Cyril Pedrosa – « Portugal » (Ed. Dupuis)
Fauve d’Angoulème : Prix de la BD Fnac 2012

Si l’on a déjà vanté les mérites de Cyril Pedrosa pour ses « Trois Ombres » en noir et blanc, « Portugal » s’en distingue radicalement par une explosion de couleurs ouvrant la voie à un traitement de la lumière simplement étourdissant. Dessinées au stylo bille et colorées à l’encre ou à l’aquarelle, des planches au minutieux réalisme cotoient des parenthèses épurées et graphiques tandis que quelques pleines pages convoquent un brin de fantastique. C’est l’histoire de Simon Muchat, dessinateur en panne d’inspiration, qui part à la rencontre de ses racines familiales dont une partie est restée ancrée au Portugal. Entre cheminement et farniente, il voyage en quête d’inspiration et d’ancrage sur les traces de son grand-père, emportant ses lecteurs dans un tourbillon d’atmosphères et d’émotions. A chaque page, c’est un nouvel émerveillement visuel et à la fois un sens profond qui se développe au gré des réflexions du personnage, ponctuées de quelques mots en portugais entourés de bulles jaunes telles des lampions dont on suit la lueur.
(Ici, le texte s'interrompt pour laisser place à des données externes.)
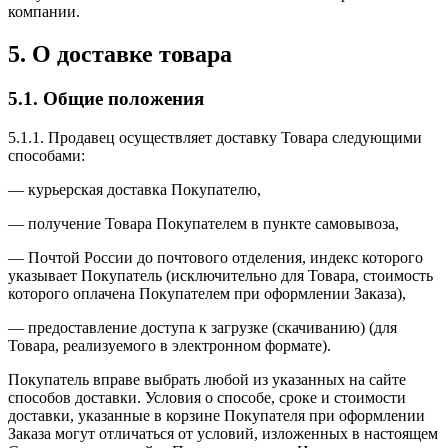
компании.
5. О доставке товара
5.1. Общие положения
5.1.1. Продавец осуществляет доставку Товара следующими
способами:
— курьерская доставка Покупателю,
— получение Товара Покупателем в пункте самовывоза,
— Почтой России до почтового отделения, индекс которого
указывает Покупатель (исключительно для Товара, стоимость
которого оплачена Покупателем при оформлении Заказа),
— предоставление доступа к загрузке (скачиванию) (для
Товара, реализуемого в электронном формате).
Покупатель вправе выбрать любой из указанных на сайте
способов доставки. Условия о способе, сроке и стоимости
доставки, указанные в корзине Покупателя при оформлении
Заказа могут отличаться от условий, изложенных в настоящем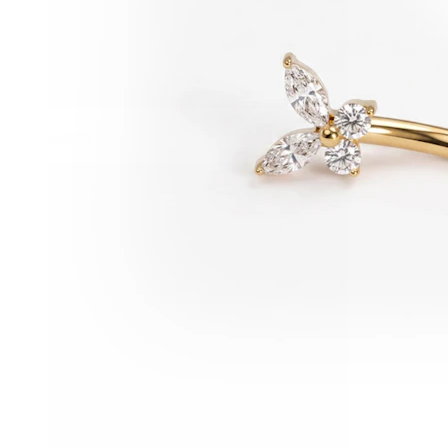
Conch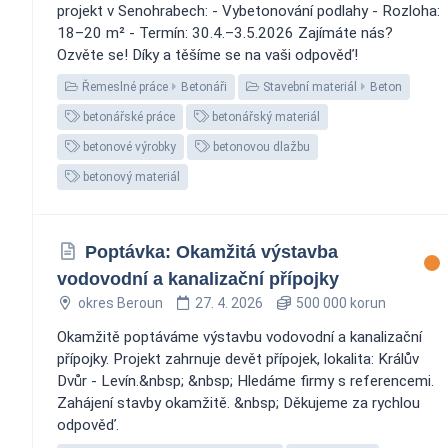
projekt v Senohrabech: - Vybetonování podlahy - Rozloha:
18–20 m² - Termín: 30.4.–3.5.2026 Zajímáte nás?
Ozvěte se! Díky a těšíme se na vaši odpověď!
Řemeslné práce
Betonáři
Stavební materiál
Beton
betonářské práce
betonářský materiál
betonové výrobky
betonovou dlažbu
betonový materiál
Poptávka: Okamžitá výstavba
vodovodní a kanalizační přípojky
okres Beroun
27. 4. 2026
500 000 korun
Okamžitě poptáváme výstavbu vodovodní a kanalizační
přípojky. Projekt zahrnuje devět přípojek, lokalita: Králův
Dvůr - Levín.&nbsp; &nbsp; Hledáme firmy s referencemi.
Zahájení stavby okamžitě. &nbsp; Děkujeme za rychlou
odpověď.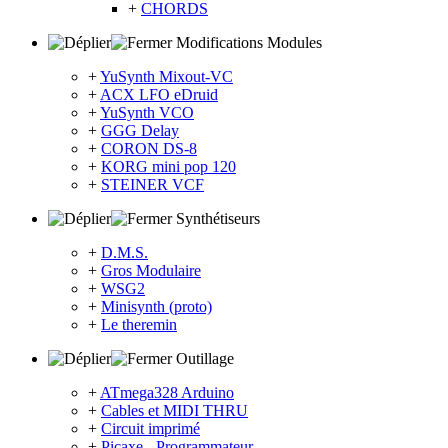
+
CHORDS
Modifications Modules
+
YuSynth Mixout-VC
+
ACX LFO eDruid
+
YuSynth VCO
+
GGG Delay
+
CORON DS-8
+
KORG mini pop 120
+
STEINER VCF
Synthétiseurs
+
D.M.S.
+
Gros Modulaire
+
WSG2
+
Minisynth (proto)
+
Le theremin
Outillage
+
ATmega328 Arduino
+
Cables et MIDI THRU
+
Circuit imprimé
+
Picaxe - Programmateur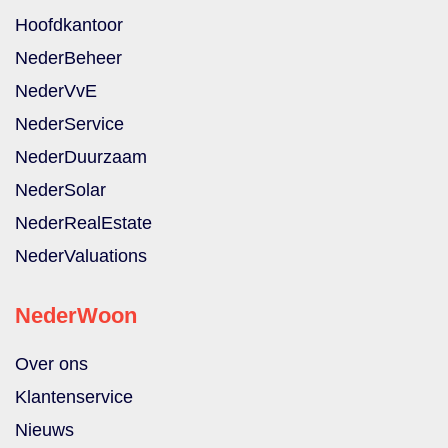
Hoofdkantoor
NederBeheer
NederVvE
NederService
NederDuurzaam
NederSolar
NederRealEstate
NederValuations
NederWoon
Over ons
Klantenservice
Nieuws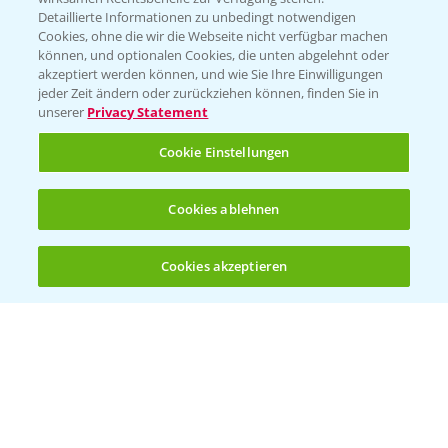
Folgen Sie uns
Detaillierte Informationen zu unbedingt notwendigen
Cookies, ohne die wir die Webseite nicht verfügbar machen
können, und optionalen Cookies, die unten abgelehnt oder
akzeptiert werden können, und wie Sie Ihre Einwilligungen
jeder Zeit ändern oder zurückziehen können, finden Sie in
unserer
Privacy Statement
Cookie Einstellungen
Allgemeine Nutzungsbedingungen
Datenschutzerklärung
Cookies ablehnen
Impressum
Gebrauchshinweise
Cookies akzeptieren
Öffnen
Bis zu 4 Produkte vergleichen:
(noch 4)
© Bayer CropScience Deutschland GmbH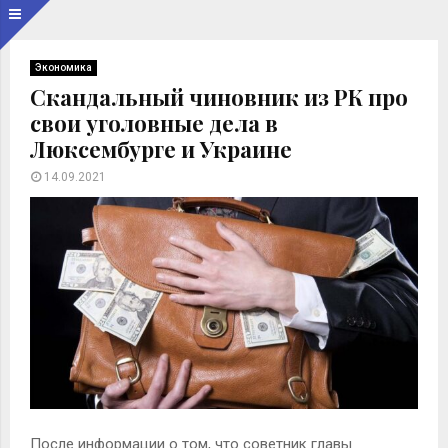
Экономика
Скандальный чиновник из РК про
свои уголовные дела в
Люксембурге и Украине
14.09.2021
После информации о том, что советник главы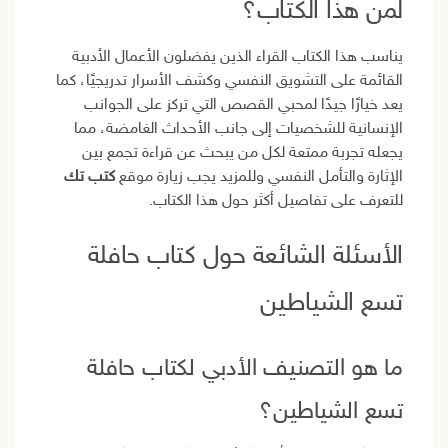
لمن هذا الكتاب؟
يناسب هذا الكتاب القراء الذين يفضلون الأعمال الأدبية
القائمة على التشويق النفسي وكشف الأسرار تدريجيًا، كما
يعد خيارًا جيدًا لمحبي القصص التي تركز على الجوانب
الإنسانية للشخصيات إلى جانب الأحداث الغامضة، مما
يجعله تجربة ممتعة لكل من يبحث عن قراءة تجمع بين
الإثارة والتأمل النفسي وللمزيد يجب زيارة موقع
كتب تك
للتعرف على تفاصيل أكثر حول هذا الكتاب.
الأسئلة الشائعة حول كتاب حافلة
تسع الشياطين
ما هو التصنيف الأدبي لكتاب حافلة
تسع الشياطين؟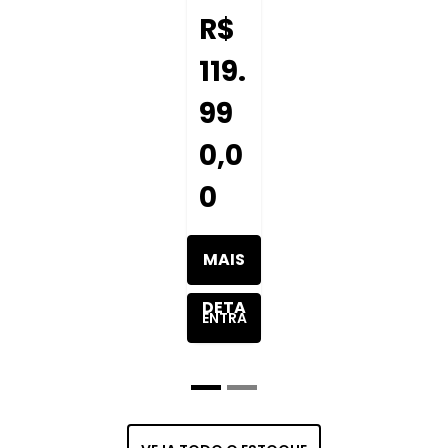
R$
119.
99
0,0
0
MAIS
DETA
ENTRA
LHES
R EM
DO
CONT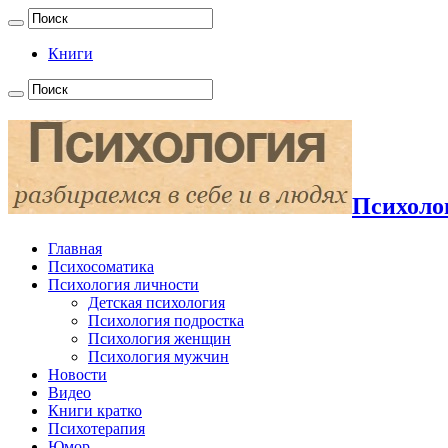
Книги
Психолог
Главная
Психосоматика
Психология личности
Детская психология
Психология подростка
Психология женщин
Психология мужчин
Новости
Видео
Книги кратко
Психотерапия
Юмор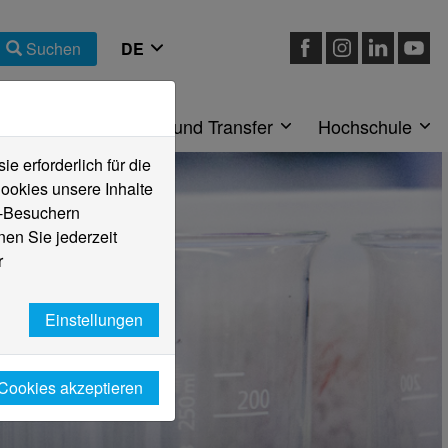
Suchen
eiche
Forschung und Transfer
Hochschule
 erforderlich für die
ookies unsere Inhalte
e-Besuchern
en Sie jederzeit
r
Einstellungen
 Cookies akzeptieren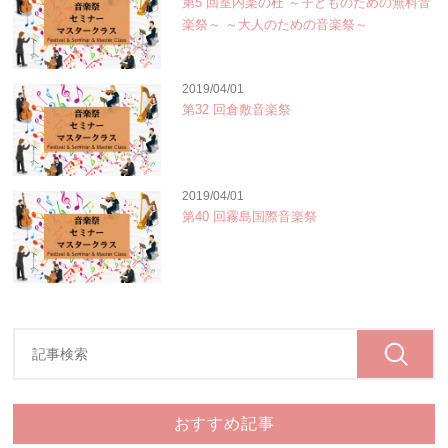
第5 回室内楽の杜 ～子どものための無料音
楽祭～ ～大人のための音楽祭～
2019/04/01
第32 回倉敷音楽祭
2019/04/01
第40 回霧島国際音楽祭
おすすめ記事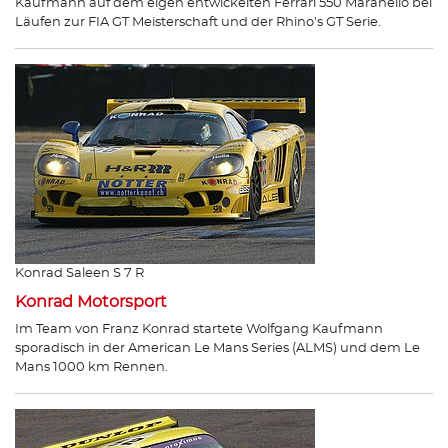
Kaufmann auf dem eigen entwickelten Ferrari 550 Maranello bei
Läufen zur FIA GT Meisterschaft und der Rhino's GT Serie.
Konrad Saleen S 7 R
Konrad Motorsport
Im Team von Franz Konrad startete Wolfgang Kaufmann
sporadisch in der American Le Mans Series (ALMS) und dem Le
Mans 1000 km Rennen.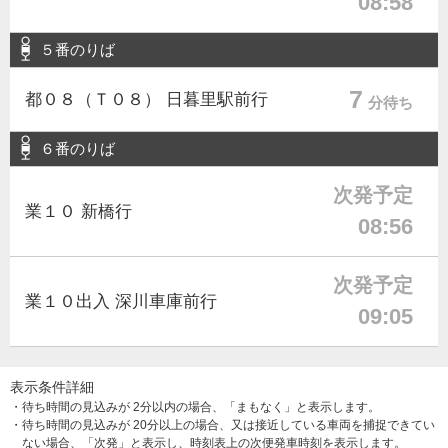
08:58
５番のりば
7
都０８（Ｔ０８） 日暮里駅前行
分待ち
６番のりば
次発予定
業１０ 新橋行
08:56
次発予定
業１０出入 深川車庫前行
09:05
表示条件詳細
・待ち時間の見込みが 2分以内の場合、「まもなく」と表示します。
・待ち時間の見込みが 20分以上の場合、又は接近している車両を捕捉できてい
ない場合、「次発」と表示し、時刻表上の次便発車時刻を表示します。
La magie sensorielle de cette bande-dessinée implique que, comme la quête de Simon Muchat, sa lecture est un véritable retour aux sources, un dépaysement et un hymne aux plaisirs simples de la vie : une famille, un jardin, du soleil. (Sarah Despoisse)

 

pour en finir avec le cinéma blutchPEUT-ON APPRENDRE À VIVRE GRACE AU CINÉMA ?
Blutch – « Pour en finir avec le cinéma » (Ed. Dargaud)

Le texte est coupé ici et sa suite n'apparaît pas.